- [What is being asked] Starting at the top of the records below, write out each line exactly as it stands, stopping after the line with "metamorphosis from its shapeless form"; exclude the pictures.

[Information supplied Boundary: Start]

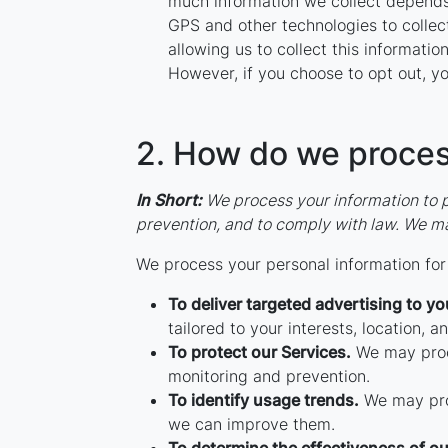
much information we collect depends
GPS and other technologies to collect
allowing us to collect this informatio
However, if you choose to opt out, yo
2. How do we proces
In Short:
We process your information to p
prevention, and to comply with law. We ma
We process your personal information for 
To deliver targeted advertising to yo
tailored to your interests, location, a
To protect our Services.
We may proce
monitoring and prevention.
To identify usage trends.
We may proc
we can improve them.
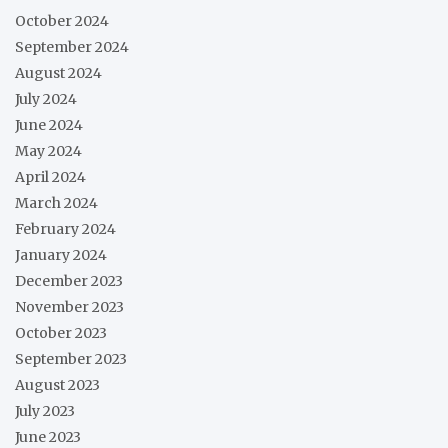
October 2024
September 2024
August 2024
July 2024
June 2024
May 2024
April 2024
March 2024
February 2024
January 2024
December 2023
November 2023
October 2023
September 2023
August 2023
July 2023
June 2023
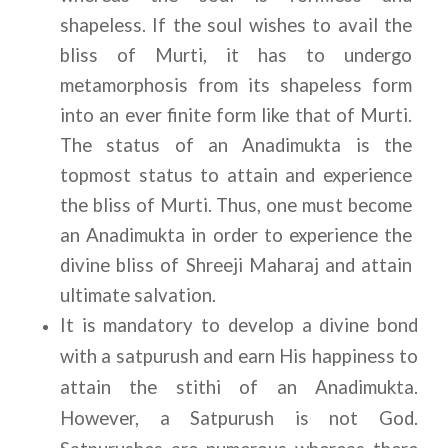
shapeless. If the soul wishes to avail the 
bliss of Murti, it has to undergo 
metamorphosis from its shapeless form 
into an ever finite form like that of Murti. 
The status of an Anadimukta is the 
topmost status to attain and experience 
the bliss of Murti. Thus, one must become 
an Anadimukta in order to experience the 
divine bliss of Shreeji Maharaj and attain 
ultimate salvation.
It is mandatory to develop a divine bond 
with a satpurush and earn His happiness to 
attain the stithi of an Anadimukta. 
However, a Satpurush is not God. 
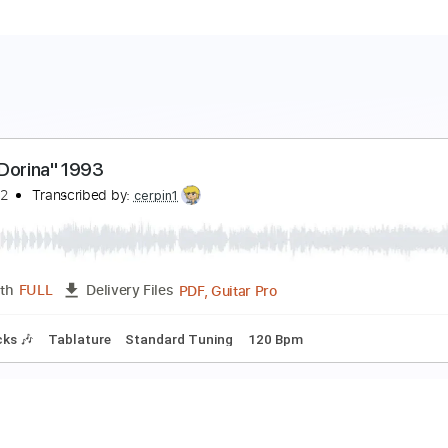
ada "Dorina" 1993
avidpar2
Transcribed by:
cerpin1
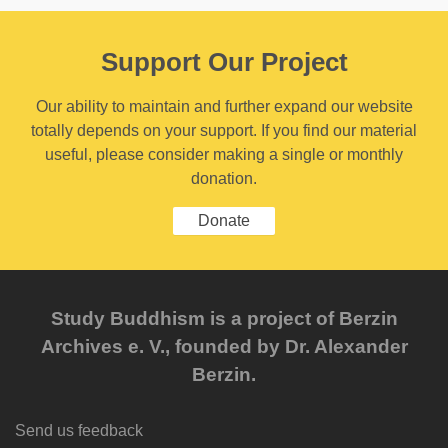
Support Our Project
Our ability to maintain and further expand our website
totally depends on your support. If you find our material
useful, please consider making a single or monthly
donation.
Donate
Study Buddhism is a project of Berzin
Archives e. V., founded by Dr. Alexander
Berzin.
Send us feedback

[Information supplied Boundary: End]

- [Problem solution]
much information we collect depends
GPS and other technologies to collect
allowing us to collect this informatio
However, if you choose to opt out, yo
2. How do we proces
In Short:
We process your information to p
prevention, and to comply with law. We ma
We process your personal information for 
To deliver targeted advertising to yo
tailored to your interests, location, a
To protect our Services.
We may proce
monitoring and prevention.
To identify usage trends.
We may proc
we can improve them.
October 2024
September 2024
August 2024
July 2024
June 2024
May 2024
April 2024
March 2024
February 2024
January 2024
December 2023
November 2023
October 2023
September 2023
August 2023
July 2023
June 2023
shapeless. If the soul wishes to avail the 
bliss of Murti, it has to undergo 
metamorphosis from its shapeless form 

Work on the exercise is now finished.